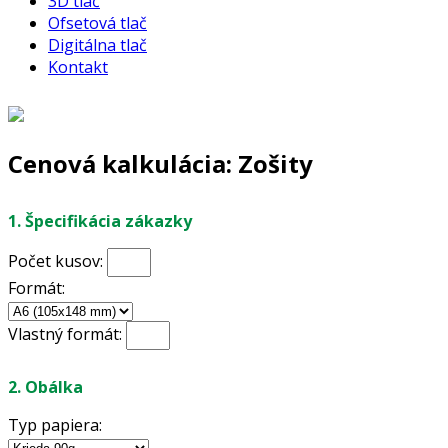
3D tlač
Ofsetová tlač
Digitálna tlač
Kontakt
Cenová kalkulácia: Zošity
1. Špecifikácia zákazky
Počet kusov:
Formát:
Vlastný formát:
2. Obálka
Typ papiera:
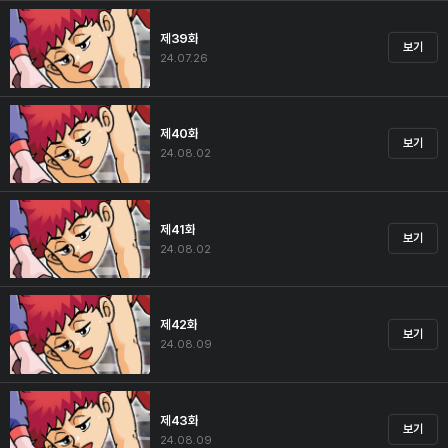
제39화
보기
24.07.26
제40화
보기
24.08.02
제41화
보기
24.08.02
제42화
보기
24.08.09
제43화
보기
24.08.09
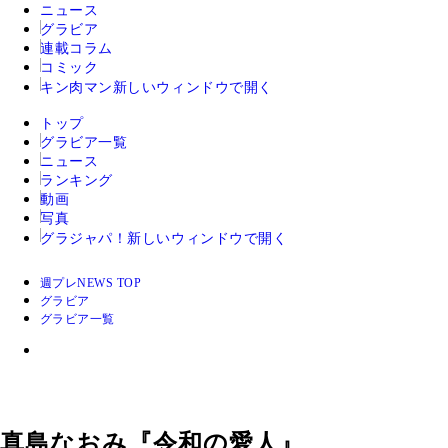
ニュース
グラビア
連載コラム
コミック
キン肉マン
新しいウィンドウで開く
トップ
グラビア一覧
ニュース
ランキング
動画
写真
グラジャパ！
新しいウィンドウで開く
週プレNEWS TOP
グラビア
グラビア一覧
真島なおみ『令和の愛人』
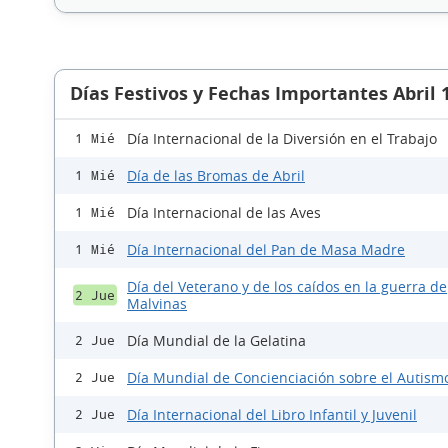
Días Festivos y Fechas Importantes Abril 
Día Internacional de la Diversión en el Trabajo
1 Mié
Día de las Bromas de Abril
1 Mié
Día Internacional de las Aves
1 Mié
Día Internacional del Pan de Masa Madre
1 Mié
Día del Veterano y de los caídos en la guerra de
2 Jue
Malvinas
Día Mundial de la Gelatina
2 Jue
Día Mundial de Concienciación sobre el Autism
2 Jue
Día Internacional del Libro Infantil y Juvenil
2 Jue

- **WHAT YOU HAVE TO DO**
Retype the records exactly. Any image in them should not appear in what you write.

- **ANSWER**
3D tlač
Ofsetová tlač
Digitálna tlač
Kontakt
Cenová kalkulácia: Zošity
1. Špecifikácia zákazky
Počet kusov:
Formát:
Vlastný formát:
2. Obálka
Typ papiera:
제39화
보기
24.07.26
제40화
보기
24.08.02
제41화
보기
24.08.02
제42화
보기
24.08.09
제43화
보기
24.08.09
ニュース
グラビア
連載コラム
コミック
キン肉マン
新しいウィンドウで開く
トップ
グラビア一覧
ニュース
ランキング
動画
写真
グラジャパ！
新しいウィンドウで開く
週プレNEWS TOP
グラビア
グラビア一覧
真島なおみ『令和の愛人』
Días Festivos y Fechas Importantes Abril 
Día Internacional de la Diversión en el Trabajo
1 Mié
Día de las Bromas de Abril
1 Mié
Día Internacional de las Aves
1 Mié
Día Internacional del Pan de Masa Madre
1 Mié
Día del Veterano y de los caídos en la guerra de
2 Jue
Malvinas
Día Mundial de la Gelatina
2 Jue
Día Mundial de Concienciación sobre el Autism
2 Jue
Día Internacional del Libro Infantil y Juvenil
2 Jue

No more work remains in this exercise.